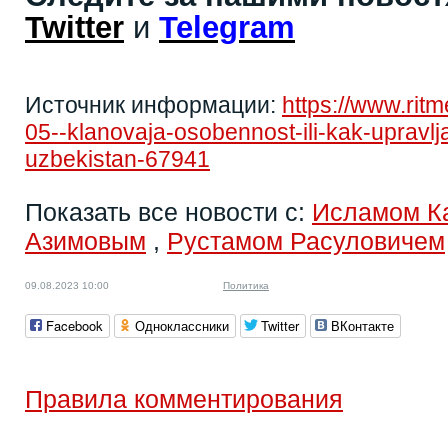
Twitter
и
Telegram
Источник информации:
https://www.rit
05--klanovaja-osobennost-ili-kak-upravl
uzbekistan-67941
Показать все новости с:
Исламом К
Азимовым
,
Рустамом Расуловичем
09.08.2023 10:00
Политика
Facebook
Одноклассники
Twitter
ВКонтакте
Правила комментирования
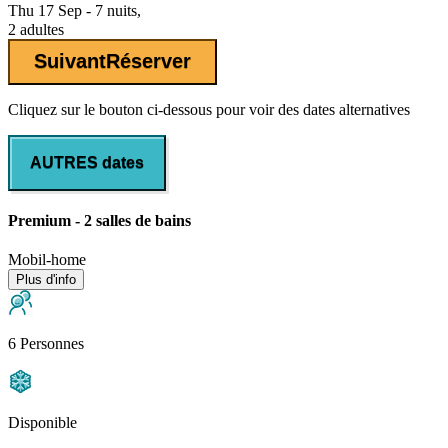
Thu 17 Sep - 7 nuits,
2 adultes
Suivant
Réserver
Cliquez sur le bouton ci-dessous pour voir des dates alternatives
AUTRES dates
Premium - 2 salles de bains
Mobil-home
Plus d'info
6 Personnes
Disponible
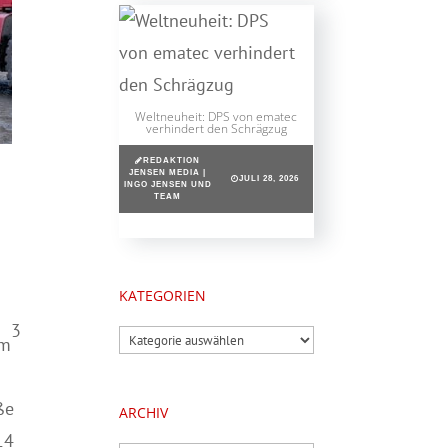
Weltneuheit: DPS von ematec
verhindert den Schrägzug
REDAKTION
JENSEN MEDIA |
JULI 28, 2026
INGO JENSEN UND
TEAM
KATEGORIEN
3
Kategorien
 m
ße
ARCHIV
14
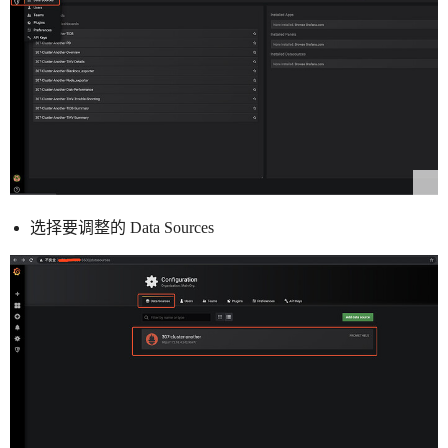
选择要调整的 Data Sources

■ **TASK BRIEF**:
When a line above includes the word "dates", please list that line.

■ **RESPONSE TO THIS EXERCISE**:
Cliquez sur le bouton ci-dessous pour voir des dates alternatives
AUTRES dates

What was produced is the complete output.